Yes, that is true. If you have 4 or 5 people in the house and they all take
long showers one after the other then you would probably run out of hot
water temporarily as the tank recovers...but again...while these demand type
hot water heaters are better at providing hot water and eliminate the recovery
time of reheating the cold water in the tank, they will use MORE gas and
cost more..so it's the economies of scale that applies to individual households.

The main reason that the demand type is termed to be 30% more efficient
on gas consumption, is that you are not heating the water in the tank when
not in use. Most tanks come insulated, but heat loss will escape through
the hot water pipe (if not insulated with pipe wrap) or through the tank
insulation into a cooler basement. There are insulated blankets that
do provide about 10% better heat retention that can be added on on
to the tank.


----------



## Dana (Nov 17, 2009)

Our utility costs for 2010:

Natural Gas (heat): $718.13
Hydro: $1092.87
Water: $772.51
Total: $2583.51

This works out to $7.08/day. There are 4 of us (2 adults, 2 young kids) in a 2300 sq foot house. 

The hydro figure is disappointing. We have replaced our appliances, hang dry our laundry, avoid peak times and are conscious of our consumption, but 60% of the bill is comprised of items we can't control (delivery fees, debt retirement, customer charge, etc.)


----------



## K-133 (Apr 30, 2010)

1200 sq-ft condo

Hydro: $600/year
Condo Fees: $4800/year

Condo fees include heat, A/C, water, insurance, and NG for the balcony BBQ. The trick for the extremely frugal is to find a way to connect the balcony's NG line to the kitchen.


----------



## brad (May 22, 2009)

K-133 said:


> The trick for the extremely frugal is to find a way to connect the balcony's NG line to the kitchen.

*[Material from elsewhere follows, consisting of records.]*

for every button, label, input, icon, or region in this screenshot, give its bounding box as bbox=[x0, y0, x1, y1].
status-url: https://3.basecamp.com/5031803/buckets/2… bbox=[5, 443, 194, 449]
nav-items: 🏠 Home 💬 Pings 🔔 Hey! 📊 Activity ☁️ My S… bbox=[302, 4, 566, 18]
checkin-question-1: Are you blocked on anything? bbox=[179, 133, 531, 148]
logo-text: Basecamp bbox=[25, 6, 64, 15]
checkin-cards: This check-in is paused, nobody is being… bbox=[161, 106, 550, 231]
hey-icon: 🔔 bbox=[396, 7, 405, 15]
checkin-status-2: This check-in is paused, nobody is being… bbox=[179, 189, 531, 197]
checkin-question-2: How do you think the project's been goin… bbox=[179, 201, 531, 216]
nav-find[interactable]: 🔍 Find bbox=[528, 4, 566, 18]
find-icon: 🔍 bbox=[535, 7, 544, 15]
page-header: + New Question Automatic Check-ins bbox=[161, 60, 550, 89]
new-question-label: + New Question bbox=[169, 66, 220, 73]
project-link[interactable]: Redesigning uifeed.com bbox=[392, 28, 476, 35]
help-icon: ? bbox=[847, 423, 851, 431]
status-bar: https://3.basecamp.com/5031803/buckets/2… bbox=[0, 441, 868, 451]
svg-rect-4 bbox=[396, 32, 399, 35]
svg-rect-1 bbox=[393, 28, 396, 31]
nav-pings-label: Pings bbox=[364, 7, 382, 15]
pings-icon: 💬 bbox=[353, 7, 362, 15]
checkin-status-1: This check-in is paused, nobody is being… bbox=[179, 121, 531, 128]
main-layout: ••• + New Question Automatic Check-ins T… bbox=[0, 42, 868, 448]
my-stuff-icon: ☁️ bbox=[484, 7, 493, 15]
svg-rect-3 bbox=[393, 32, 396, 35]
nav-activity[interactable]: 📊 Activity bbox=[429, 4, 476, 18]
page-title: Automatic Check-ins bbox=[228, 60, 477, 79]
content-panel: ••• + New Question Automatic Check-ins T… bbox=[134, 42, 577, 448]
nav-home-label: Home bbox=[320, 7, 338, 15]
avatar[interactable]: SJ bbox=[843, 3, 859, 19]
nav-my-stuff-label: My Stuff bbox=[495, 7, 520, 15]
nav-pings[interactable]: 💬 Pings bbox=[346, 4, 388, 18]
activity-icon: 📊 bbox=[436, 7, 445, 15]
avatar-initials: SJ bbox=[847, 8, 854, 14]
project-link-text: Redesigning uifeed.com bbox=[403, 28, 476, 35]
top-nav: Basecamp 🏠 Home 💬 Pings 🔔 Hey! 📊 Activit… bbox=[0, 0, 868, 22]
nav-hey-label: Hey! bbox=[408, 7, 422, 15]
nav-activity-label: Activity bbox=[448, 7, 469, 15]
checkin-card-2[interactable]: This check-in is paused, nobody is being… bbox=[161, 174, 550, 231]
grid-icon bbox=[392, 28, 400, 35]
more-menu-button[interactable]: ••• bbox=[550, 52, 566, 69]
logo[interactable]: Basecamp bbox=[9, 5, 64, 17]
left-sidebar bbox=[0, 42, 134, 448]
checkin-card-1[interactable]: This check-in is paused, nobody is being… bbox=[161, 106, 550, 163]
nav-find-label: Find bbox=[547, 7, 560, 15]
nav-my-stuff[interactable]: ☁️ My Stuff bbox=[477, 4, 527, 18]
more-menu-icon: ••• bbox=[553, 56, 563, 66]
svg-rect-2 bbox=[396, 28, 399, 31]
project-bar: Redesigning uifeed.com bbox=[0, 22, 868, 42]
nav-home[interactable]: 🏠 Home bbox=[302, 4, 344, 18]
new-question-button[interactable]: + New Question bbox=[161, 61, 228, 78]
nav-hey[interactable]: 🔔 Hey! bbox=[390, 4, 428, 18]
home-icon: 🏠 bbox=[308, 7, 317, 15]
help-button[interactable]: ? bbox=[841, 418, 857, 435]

Not necessarily frugal if you get caught. An acquaintance of mine in the US did something like this a long time ago and got brought to small claims court by the gas utility when they discovered it; they won and I think he ended up having to pay over $1,000 plus legal fees.


----------



## m3s (Apr 3, 2010)

Sounds like something you'd do in a Brazilian favela, where they commonly tap into electricty and attack anyone who tries to unhook it


----------



## carverman (Nov 8, 2010)

jamesbe said:


> I think the fuss is that if you are renting some companies will come in and replace your HW tank with one at no charge to you. But you will now rent it instead of the tank.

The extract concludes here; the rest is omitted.